×

SUBSCRIBE TO TMCnet
TMCnet - World's Largest Communications and Technology Community

CHANNEL BY TOPICS


QUICK LINKS




 

horizon.GIF (9417 bytes)
June 1999


High Availability - Open Systems Rise To The Challenge

BY BROUGH TURNER

Highly available, even fault tolerant, computer systems have become critical in many industries. But requirements differ markedly between industries. In the world of finance, transactions must reach predictable results once they are started - even if the power, communication line, or central computer fails. You want to be sure that if you request money from an Automatic Teller Machine (ATM), the money comes out of the machine before your bank account is debited. It is not desirable, but it is acceptable, for the transaction to take 1 minute instead of 20 seconds, or for an ATM at a particular location to be temporarily unavailable. But debiting your account when no money is received is unacceptable.

In telecommunications services, the first priority is availability of the service, not maintaining the consistency of transactions in progress. When you pick up the phone, you expect to hear a dialtone within a second, and to be able to place a call. If you are in the middle of a call, it is not desirable for the call to be dropped, but as long as you can pick up the phone and get dial tone again, it's an unfortunate glitch, but not a failure to deliver telecommunications service.
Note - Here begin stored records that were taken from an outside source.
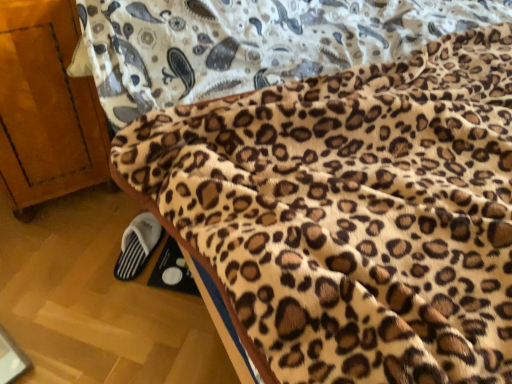 You are a GUI agent. You are given a task and a screenshot of the screen. Output one action in this format:
    pyautogui.click(x=<x>, y=<y>)
    Task: Click on the empty space that is in between wooden cabinet at left and white fabric slipper at lower left
    
    Given the screenshot: What is the action you would take?
    pyautogui.click(x=89, y=238) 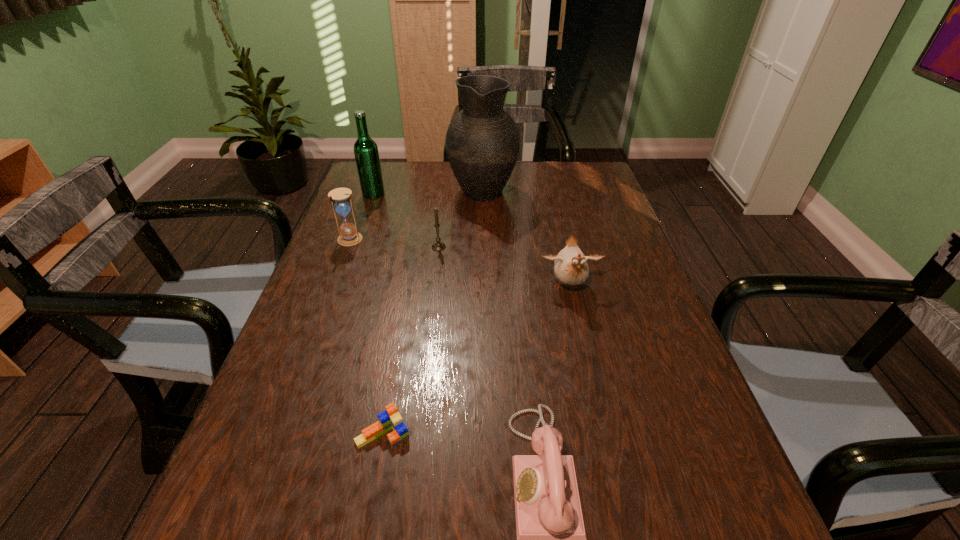 Where is `free spot located 0.130m on the back of the hourglass`? The height and width of the screenshot is (540, 960). free spot located 0.130m on the back of the hourglass is located at coordinates pos(362,207).

Locate an element on the screen. The width and height of the screenshot is (960, 540). vacant point located 0.340m at the beak of the third nearest object is located at coordinates (603, 441).

Where is `free space located 0.350m on the back of the candle`? This screenshot has height=540, width=960. free space located 0.350m on the back of the candle is located at coordinates (446, 180).

Locate an element on the screen. The image size is (960, 540). vacant position located on the right of the shortest object is located at coordinates (545, 433).

Find the location of a particular element. pitcher that is at the far edge is located at coordinates (482, 142).

Where is `beer bottle present at the far edge`? The width and height of the screenshot is (960, 540). beer bottle present at the far edge is located at coordinates (366, 153).

Find the location of a particular element. This screenshot has width=960, height=540. beer bottle present at the left edge is located at coordinates (366, 153).

This screenshot has width=960, height=540. Identify the location of hourglass that is at the left edge. (341, 201).

Locate an element on the screen. This screenshot has width=960, height=540. object at the right edge is located at coordinates (570, 265).

Where is `object located at the far left corner`? object located at the far left corner is located at coordinates (366, 153). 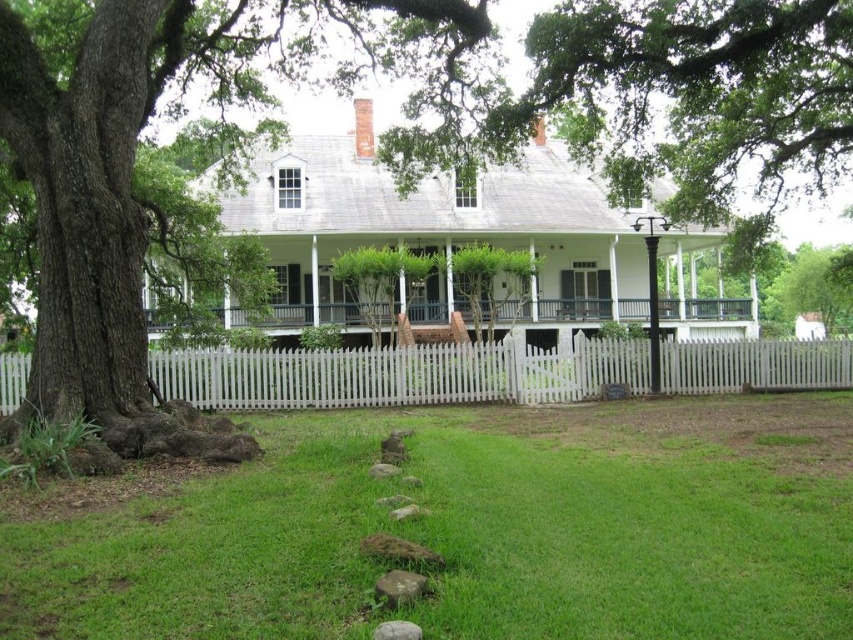 Does smooth bark tree at left have a greater width compared to white picket fence at center?

Incorrect, smooth bark tree at left's width does not surpass white picket fence at center's.

Who is shorter, smooth bark tree at left or white picket fence at center?

white picket fence at center is shorter.

This screenshot has width=853, height=640. What do you see at coordinates (132, 188) in the screenshot? I see `smooth bark tree at left` at bounding box center [132, 188].

At what (x,y) coordinates should I click in order to perform the action: click on smooth bark tree at left. Please return your answer as a coordinate pair (x, y). Looking at the image, I should click on (132, 188).

Who is lower down, green grass at lower center or white picket fence at center?

Positioned lower is green grass at lower center.

How distant is green grass at lower center from white picket fence at center?

green grass at lower center and white picket fence at center are 26.35 feet apart.

Identify the location of green grass at lower center. (463, 529).

Between green grass at lower center and white wooden porch at center, which one appears on the right side from the viewer's perspective?

white wooden porch at center is more to the right.

Which of these two, green grass at lower center or white wooden porch at center, stands taller?

white wooden porch at center is taller.

Does point (457, 611) come behind point (708, 320)?

No, it is in front of (708, 320).

Where is `green grass at lower center`? green grass at lower center is located at coordinates (463, 529). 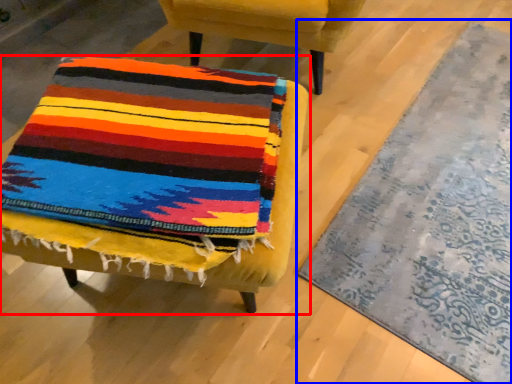 Question: Which of the following is the farthest to the observer, chair (highlighted by a red box) or mat (highlighted by a blue box)?

Choices:
 (A) chair
 (B) mat

Answer: (B) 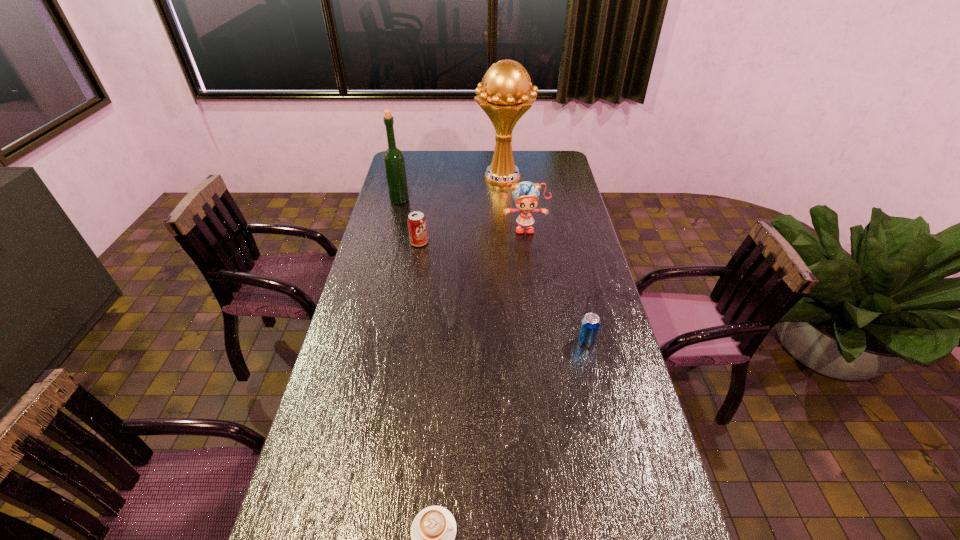 You are a GUI agent. You are given a task and a screenshot of the screen. Output one action in this format:
    pyautogui.click(x=<x>, y=<y>)
    Task: Click on the blank space at the far edge
    The width and height of the screenshot is (960, 540).
    Given the screenshot: What is the action you would take?
    pyautogui.click(x=446, y=163)

Find the location of a particular element. This screenshot has height=540, width=960. free location at the left edge of the desktop is located at coordinates (366, 389).

Identify the location of free space at the right edge. This screenshot has width=960, height=540. (569, 189).

The image size is (960, 540). I want to click on free spot between the fifth farthest object and the second object from left to right, so click(503, 292).

What are the coordinates of `free space that is in between the fifth shortest object and the tallest object` in the screenshot? It's located at (451, 189).

At what (x,y) coordinates should I click in order to perform the action: click on vacant space that is in between the liquor and the doll. Please return your answer as a coordinate pair (x, y). This screenshot has height=540, width=960. Looking at the image, I should click on (462, 214).

Locate an element on the screen. free space between the doll and the tallest object is located at coordinates (514, 203).

Image resolution: width=960 pixels, height=540 pixels. Find the location of `vacant area that lies between the second nearest object and the leftmost object`. vacant area that lies between the second nearest object and the leftmost object is located at coordinates (492, 271).

The width and height of the screenshot is (960, 540). I want to click on empty space between the third farthest object and the trophy_cup, so click(x=514, y=203).

Select which object appears as the third closest to the second object from left to right. Please provide its 2D coordinates. Your answer should be formatted as a tuple, i.e. [(x, y)], where the tuple contains the x and y coordinates of a point satisfying the conditions above.

[(503, 94)] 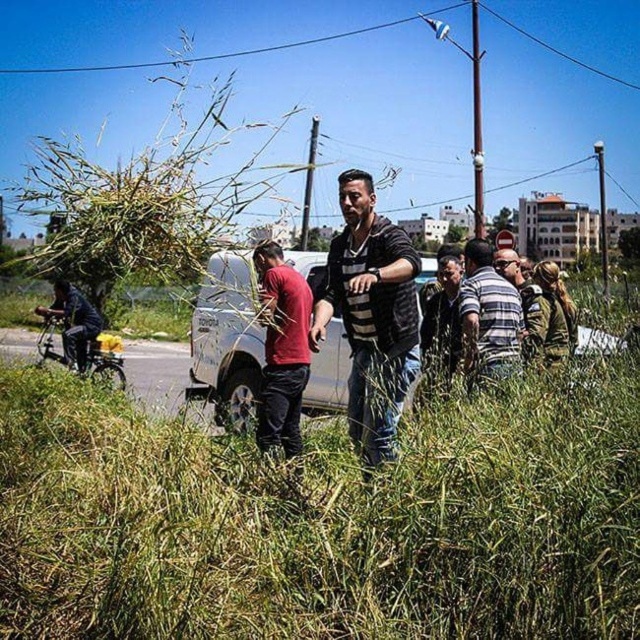 Question: Considering the real-world distances, which object is farthest from the striped sweater at center?

Choices:
 (A) striped fabric shirt at center
 (B) dark gray fabric bicycle at left
 (C) green grass at center
 (D) dark gray striped shirt at center

Answer: (B)

Question: Can you confirm if striped fabric shirt at center is positioned to the right of dark gray striped shirt at center?

Choices:
 (A) no
 (B) yes

Answer: (B)

Question: From the image, what is the correct spatial relationship of striped sweater at center in relation to dark gray fabric bicycle at left?

Choices:
 (A) left
 (B) right

Answer: (B)

Question: Which point is closer to the camera?

Choices:
 (A) (611, 385)
 (B) (429, 364)
 (C) (292, 426)

Answer: (A)

Question: Is green grass at center further to camera compared to white matte van at center?

Choices:
 (A) no
 (B) yes

Answer: (A)

Question: Which of these objects is positioned farthest from the green grass at center?

Choices:
 (A) striped fabric shirt at center
 (B) white matte van at center
 (C) dark gray striped shirt at center
 (D) green grass at left

Answer: (D) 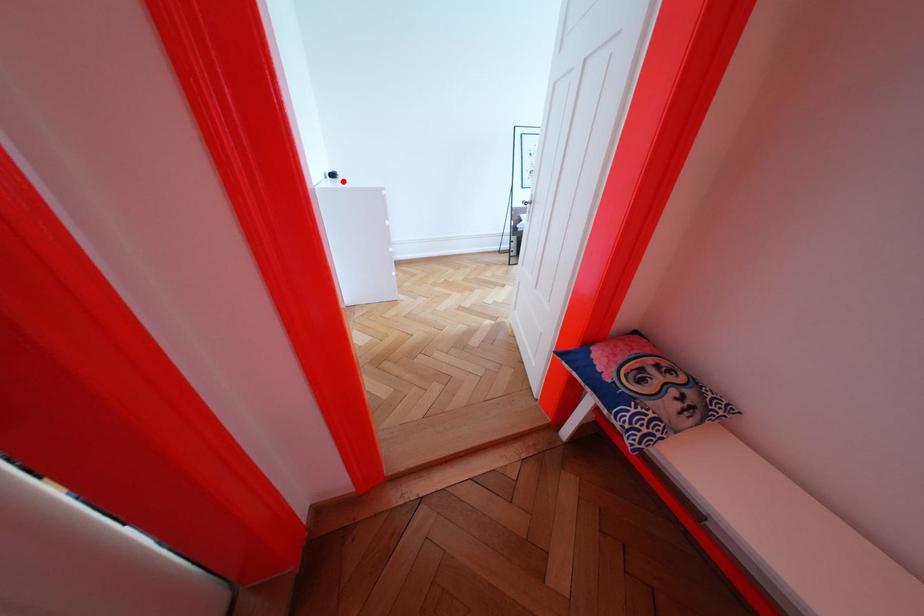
Unlike financial transactions where the overriding consideration is to get the transaction correct, in the telecom world the overriding consideration is to provide the service.

These realities lead to some subtle differences in system architecture. But the underlying hardware and software components are substantially the same. In each market there is a history of special purpose hardware, whether the hardware involves computer systems from Tandem (now Compaq Computer) or Stratus, or computers embedded within central office (CO) switches from Lucent or Nortel.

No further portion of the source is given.